Here it is in real time, absent new video to show the completed and current model – and I’ll be working on some actual video to display this:
I have made great progress with my own swinging since 2015, mainly figuring out that I was swinging left-dominant, my grip was too strong and that I was swinging outside-in at impact, needed to narrow my stance, but the essence of the MCS Swing Model theory is all in the motion you see above.
The power, the leveraging, the balanced finish… it’s all there.
I was 45 years old in that swing gif you see, so I’m only ten years older now, but I can still swing this way.
Because it’s a swing using the hips and legs, so until I lose mobility in my hips and legs, I can swing this way.
And so can anyone else.
Now, if you look at the slo-mo:
… you will see everything I talk about with regards to powering the swing with the hips and legs, and the leverage it creates when you get it right.

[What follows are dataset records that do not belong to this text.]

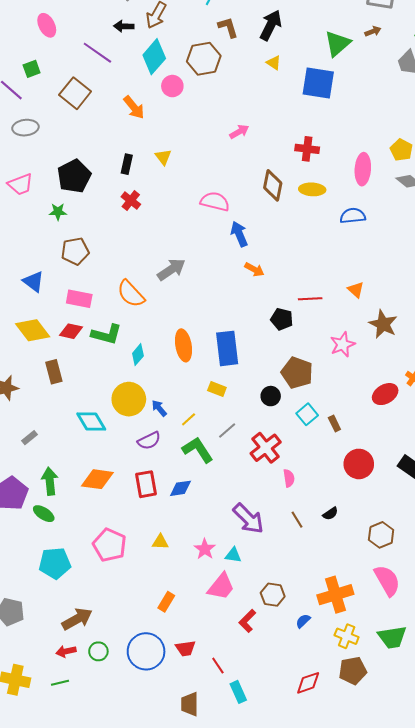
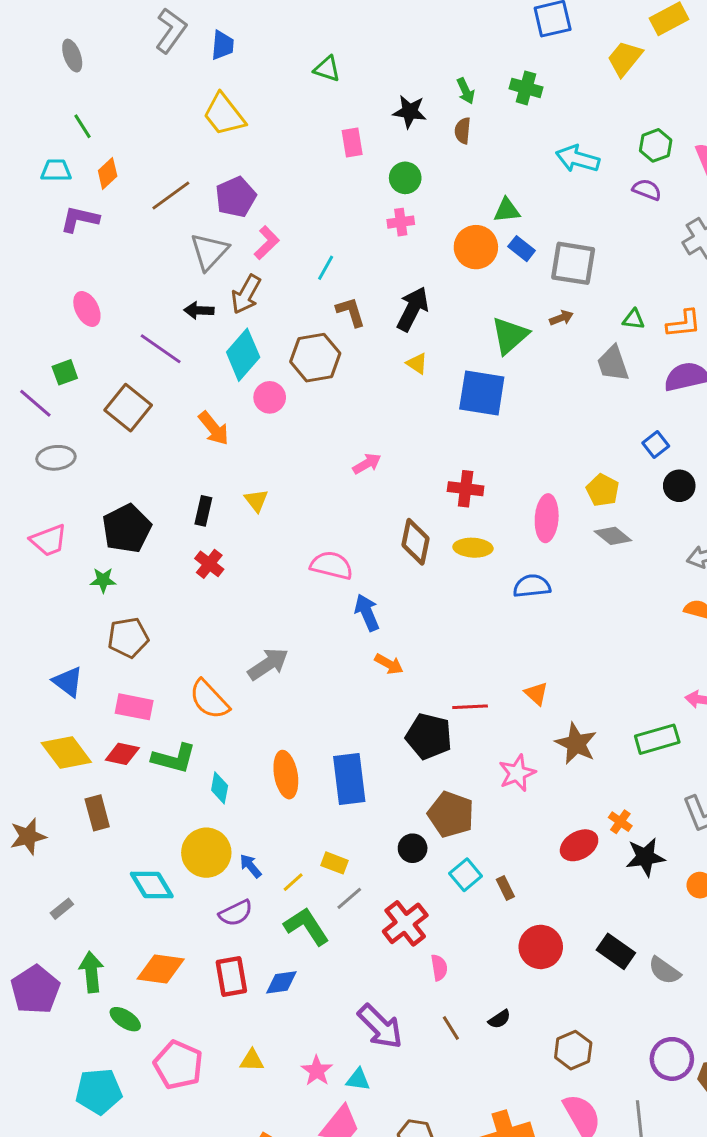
black pentagon: (282, 319) -> (429, 736), size x1.4
cyan diamond: (138, 355) -> (220, 788), turned -30
yellow rectangle: (217, 389) -> (334, 863), moved
green ellipse: (44, 514) -> (125, 1019), moved

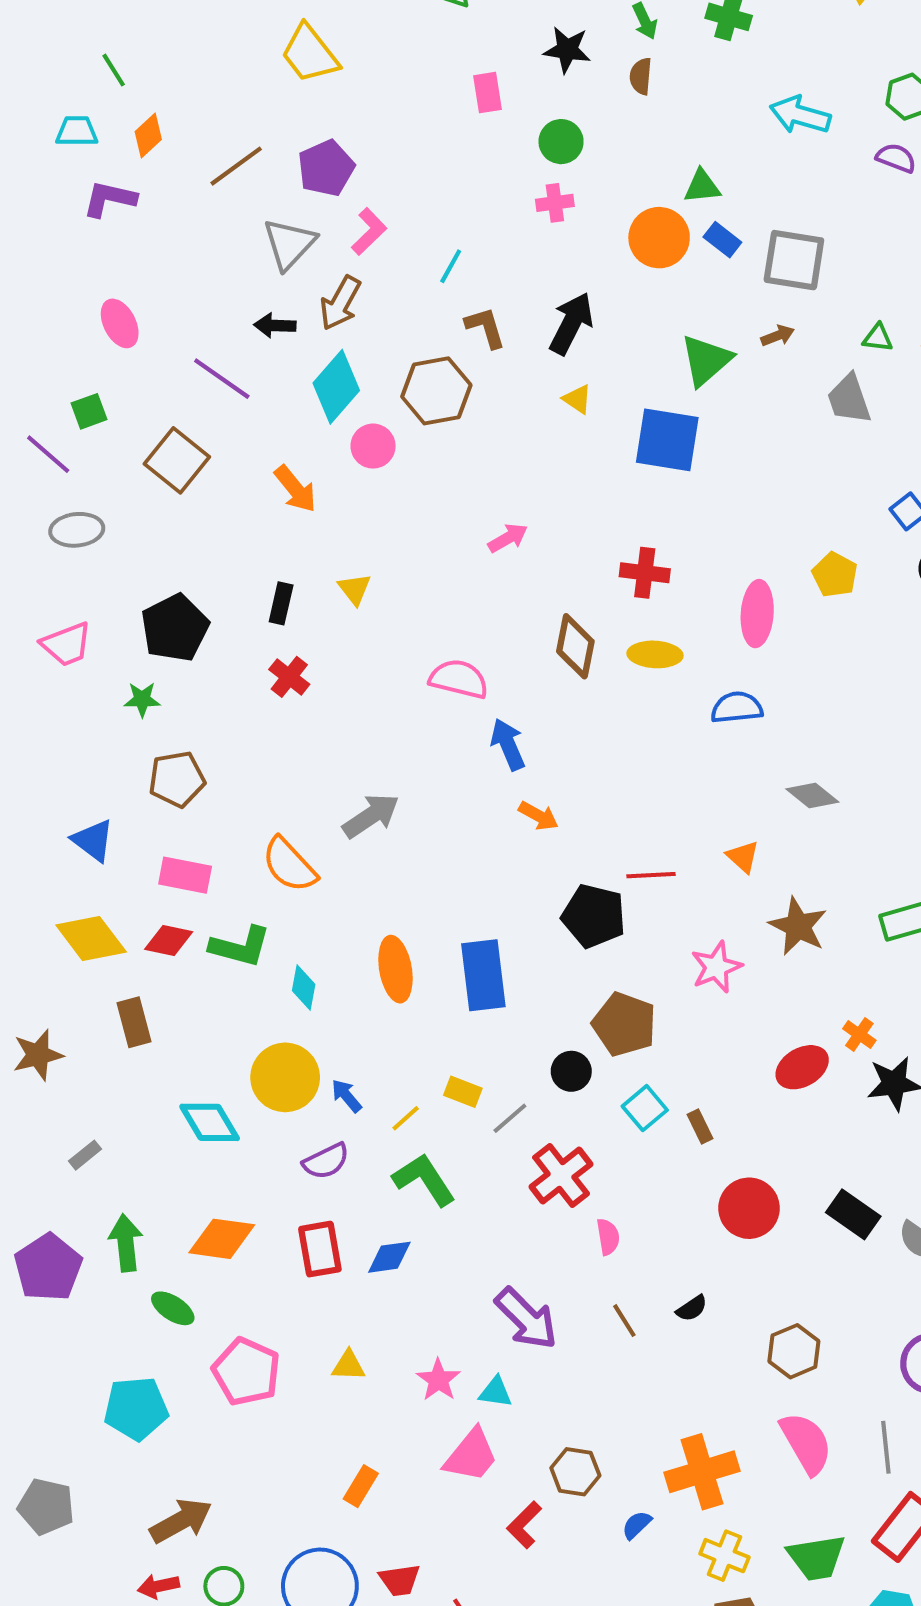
gray diamond: (613, 536) -> (812, 795), moved
gray line: (349, 898) -> (510, 1118), moved

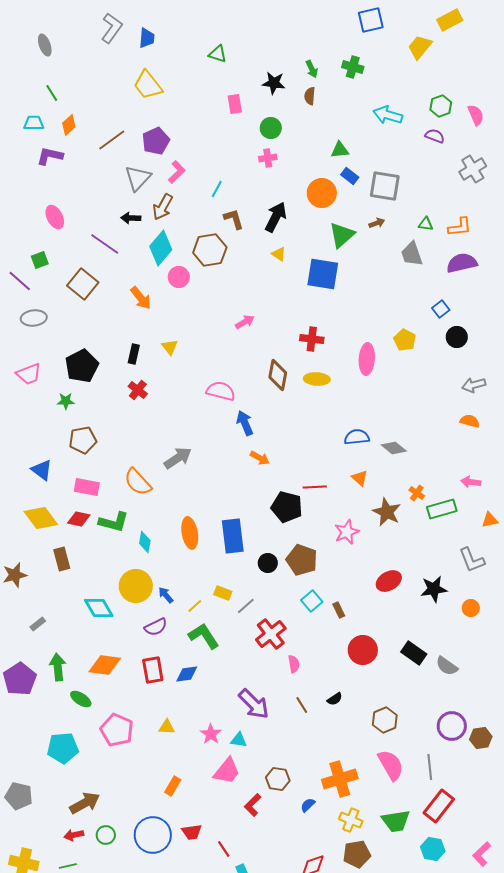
orange circle: (659, 238) -> (322, 193), moved
blue semicircle: (737, 708) -> (357, 437), moved
orange cross: (859, 1035) -> (417, 493), moved
black circle: (571, 1071) -> (268, 563), moved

So, ten years after this, while working on the swing model that I will be releasing in a video this year, you might ask, “where is the swing model you’ve been working on all this time?”
I will answer, “It is right above, but with all of the necessary changes made to it that I’ve figured out over the years.”
I still have a few weeks before the outdoor season begins anew and I can get new swings on hand and of course, begin to shoot the actual new video, but for now, I am very comfortable with people seeing this particular action.
Down the line, things will look a little different from this due to the changes in setup resulting in a slightly different action with less “past parallel,” or so I predict:
But again, you can see the hip and leg action, the beautiful straightening of the right leg on the pivot, the downward leveraging and the quiet action, balanced finish…
This is a model with a sliding rear foot release rather than the step-around finish of Mike Dunaway, but when I fiddled around with the release in my last swing session, I didn’t notice any great difference in ball speed or accuracy/consistency, so it is evidently a matter of personal preference.
In my 2017 video “E = MCS,” I even said in the video that, depending on exactly how one sets up and on how one swings, you will get everything from the “short-stop slide” you see above to the step-around release.
That apparently will not change.
People are different, no two people will ever swing exactly the same way, but the model is the model and one will do with it what one will.
I’m working hard behind the scenes here to have everything ready for launch when the outdoor season begin, but as I always say…
More to come!




Hi DJ, Your post is the only golfing post I always read. Why? Your attention to detail, what you propose is evidence based & you are open to learning & refining your theories. I think there’s a humbleness to your work rarely observed with other “aficionados” of the game. Praise aside (but definitely warranted) am I correct in thinking that you are saying that the right leg straightens somewhat on the back pivot (for right handed golfers) ? Which in turn would mean that the right hip lifts up in the back pivot?
Neil
Thank you for your support, Neil – I am interested in one thing – the optimal way in which to swing a golf club, and now that my work on a right-dominant model has finished, I found that the model upon which I’m working to present in my next video already existed from years past. The minute I glanced at it in my archives, I knew that I was simply returning to the best swing action I’ve ever had, personally – and that is the one from 2015, before working with others took my focus off my own swing.
In the end, I’m not in this to be an expert or “guru,” only to present my research findings and help others play golf without risking injury due to improper technique, which is a definite risk with the golf swings being taught today.
Now, sir – as to your query, yes. When the hips turn on the back pivot, a proper hip and leg action will have the supporting or trailing leg straighten and the hip to lift. It is most easily seen in the view from the rear.